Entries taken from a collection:
--------------------------------

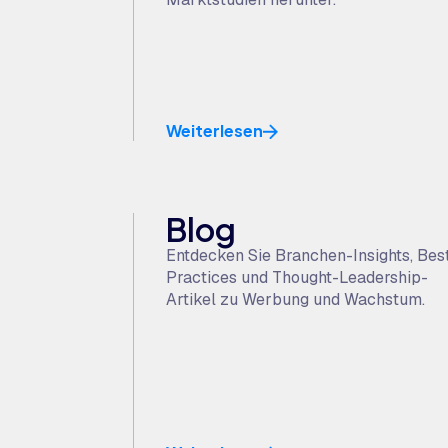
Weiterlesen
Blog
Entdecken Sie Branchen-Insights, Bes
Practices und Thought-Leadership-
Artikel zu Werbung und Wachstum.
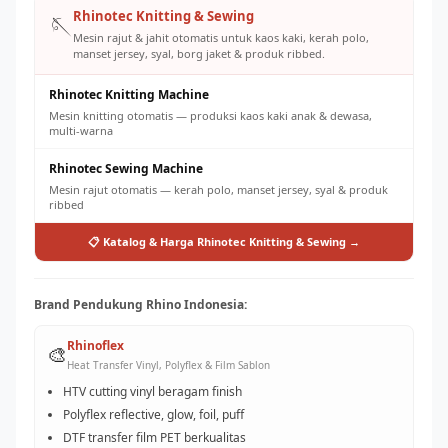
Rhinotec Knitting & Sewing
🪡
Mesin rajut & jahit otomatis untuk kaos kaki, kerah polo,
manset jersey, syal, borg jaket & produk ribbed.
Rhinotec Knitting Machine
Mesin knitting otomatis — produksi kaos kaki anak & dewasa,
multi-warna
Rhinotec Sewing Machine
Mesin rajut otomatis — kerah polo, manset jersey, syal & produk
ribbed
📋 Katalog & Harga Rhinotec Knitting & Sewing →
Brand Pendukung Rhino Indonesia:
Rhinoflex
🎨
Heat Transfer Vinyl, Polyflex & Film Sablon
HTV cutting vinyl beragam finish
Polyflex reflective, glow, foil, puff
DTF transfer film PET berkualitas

--------------------------------

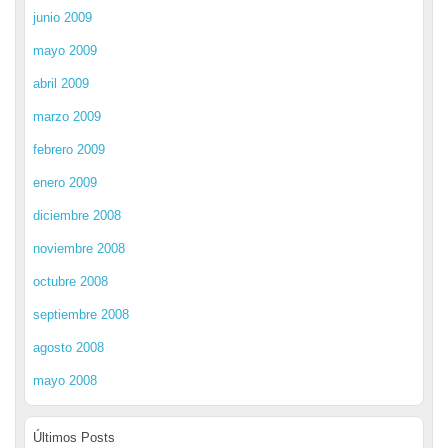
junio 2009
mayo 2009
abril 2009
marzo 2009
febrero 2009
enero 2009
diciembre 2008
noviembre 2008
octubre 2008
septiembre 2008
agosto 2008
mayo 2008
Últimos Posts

--------------------------------

▶ _WORK TASK_
Which lines above include the string "syal"? Show them.

▶ _EXERCISE SOLUTION_
manset jersey, syal, borg jaket & produk ribbed.
Mesin rajut otomatis — kerah polo, manset jersey, syal & produk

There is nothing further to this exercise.